Chronic nephritic syndrome with diffuse mesangiocapillary glomerulonephritis
ICD-10 N03.5 is a billable code used to indicate a diagnosis of chronic nephritic syndrome with diffuse mesangiocapillary glomerulonephritis.
Chronic nephritic syndrome with diffuse mesangiocapillary glomerulonephritis is characterized by persistent inflammation of the glomeruli, leading to a combination of nephritic and nephrotic features. Patients typically present with symptoms such as hematuria, proteinuria, and hypertension. The diffuse mesangiocapillary glomerulonephritis is marked by an increase in mesangial cells and matrix, resulting in a thickened glomerular capillary wall. This condition can lead to progressive renal impairment and is often associated with systemic diseases such as lupus or infections. Diagnosis is confirmed through renal biopsy, which reveals mesangial proliferation and capillary wall changes. Management involves controlling blood pressure, reducing proteinuria, and addressing any underlying conditions. Immunosuppressive therapy may be indicated in cases with significant renal impairment or persistent nephrotic syndrome.

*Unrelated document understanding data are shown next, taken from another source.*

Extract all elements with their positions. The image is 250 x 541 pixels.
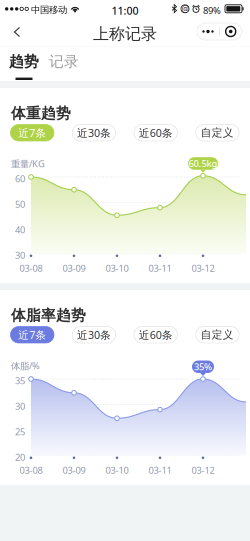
staticText: 11:00 (112, 4, 138, 18)
staticText: 50 (15, 198, 25, 210)
staticText: 20 (15, 451, 25, 463)
staticText: 60.5kg (188, 157, 218, 170)
staticText: 03-09 (62, 262, 86, 274)
staticText: 03-09 (62, 464, 86, 476)
staticText: 03-12 (192, 262, 214, 274)
button[interactable]: 记录 (51, 55, 77, 68)
button[interactable]: 自定义 (196, 124, 239, 141)
staticText: 30 (15, 400, 25, 412)
staticText: 自定义 (201, 126, 234, 139)
staticText: 03-11 (148, 262, 172, 274)
staticText: 近7条 (18, 126, 46, 140)
staticText: 上称记录 (93, 24, 157, 44)
button[interactable]: 近30条 (72, 124, 116, 141)
staticText: 重量/KG (11, 158, 45, 170)
button[interactable]: 近7条 (10, 124, 54, 141)
staticText: 近30条 (77, 126, 111, 140)
staticText: 体重趋势 (11, 104, 71, 122)
staticText: 近7条 (18, 328, 46, 342)
button[interactable]: 近7条 (10, 326, 54, 343)
staticText: 03-10 (106, 262, 128, 274)
staticText: 03-10 (106, 464, 128, 476)
button[interactable]: 近30条 (72, 326, 116, 343)
staticText: 体脂率趋势 (11, 306, 86, 324)
staticText: 40 (15, 224, 25, 236)
staticText: 03-12 (192, 464, 214, 476)
staticText: 35% (194, 361, 212, 373)
staticText: @ (182, 4, 188, 14)
staticText: 03-08 (20, 262, 42, 274)
staticText: 30 (15, 249, 25, 261)
button[interactable]: 近60条 (134, 124, 177, 141)
staticText: 近60条 (139, 126, 173, 140)
staticText: 89% (203, 4, 221, 17)
staticText: 记录 (49, 52, 79, 70)
button[interactable]: Back (5, 20, 29, 44)
staticText: 近60条 (139, 328, 173, 342)
staticText: 近30条 (77, 328, 111, 342)
button[interactable]: More (197, 23, 219, 40)
button[interactable]: Close (220, 23, 242, 40)
staticText: 趋势 (9, 52, 39, 70)
button[interactable]: 自定义 (196, 326, 239, 343)
staticText: 体脂/% (11, 360, 40, 372)
staticText: 60 (15, 172, 25, 185)
button[interactable]: 近60条 (134, 326, 177, 343)
staticText: 自定义 (201, 328, 234, 341)
staticText: 35 (15, 374, 25, 387)
staticText: 03-11 (148, 464, 172, 476)
staticText: 中国移动 (31, 4, 67, 16)
staticText: 03-08 (20, 464, 42, 476)
staticText: 25 (15, 426, 25, 438)
button[interactable]: 趋势 (11, 55, 37, 80)
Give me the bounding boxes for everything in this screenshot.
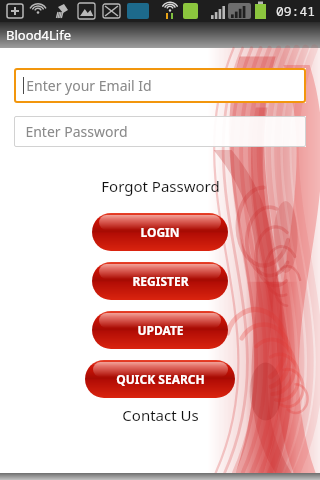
button[interactable]: Forgot Password — [95, 174, 226, 198]
button[interactable]: UPDATE — [92, 311, 228, 349]
button[interactable]: LOGIN — [92, 213, 228, 251]
staticText: 09:41 — [276, 2, 316, 20]
staticText: QUICK SEARCH — [116, 371, 205, 387]
button[interactable]: Enter Password — [14, 116, 306, 147]
button[interactable]: QUICK SEARCH — [85, 360, 235, 398]
staticText: Blood4Life — [6, 26, 71, 44]
button[interactable]: Enter your Email Id — [14, 68, 306, 103]
staticText: Enter Password — [25, 122, 128, 141]
staticText: LOGIN — [140, 224, 180, 240]
staticText: Enter your Email Id — [26, 76, 152, 95]
staticText: REGISTER — [132, 273, 189, 289]
button[interactable]: Contact Us — [116, 403, 205, 427]
button[interactable]: REGISTER — [92, 262, 228, 300]
staticText: UPDATE — [137, 322, 184, 338]
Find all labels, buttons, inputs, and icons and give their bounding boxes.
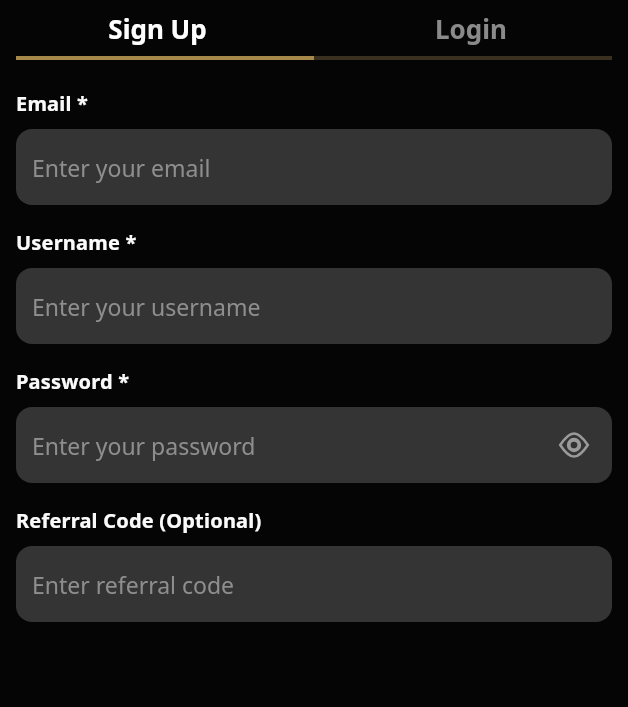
- button[interactable]: Sign Up: [0, 0, 314, 56]
- button[interactable]: Enter your password: [16, 407, 612, 483]
- staticText: Referral Code (Optional): [16, 507, 262, 534]
- button[interactable]: Enter referral code: [16, 546, 612, 622]
- button[interactable]: Enter your username: [16, 268, 612, 344]
- staticText: Email *: [16, 90, 89, 117]
- staticText: Login: [435, 11, 507, 46]
- staticText: Enter your password: [32, 430, 256, 461]
- staticText: Enter your email: [32, 152, 211, 183]
- staticText: Enter referral code: [32, 569, 235, 600]
- staticText: Password *: [16, 368, 130, 395]
- button[interactable]: Login: [314, 0, 628, 56]
- staticText: Username *: [16, 229, 137, 256]
- staticText: Sign Up: [108, 11, 207, 46]
- staticText: Enter your username: [32, 291, 261, 322]
- button[interactable]: Enter your email: [16, 129, 612, 205]
- button[interactable]: Show password: [552, 423, 596, 467]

Detailed clinical notes on symptoms, lab results, and treatment plans.
Patients presenting with hematuria, proteinuria, and hypertension.
Ensure renal biopsy results are clearly documented and correlate with clinical findings.
Comprehensive reports on renal biopsy histology and immunofluorescence findings.
Evaluation of renal tissue for glomerular diseases.
Accurate description of mesangial proliferation and capillary changes is crucial.
When a renal biopsy is performed to confirm diagnosis.
Document indication for biopsy, findings, and any complications.
Nephrologists must ensure biopsy results are correlated with clinical symptoms.
Key symptoms include hematuria, proteinuria, hypertension, and renal impairment.
Diagnosis is typically made through renal biopsy, which reveals characteristic histological changes.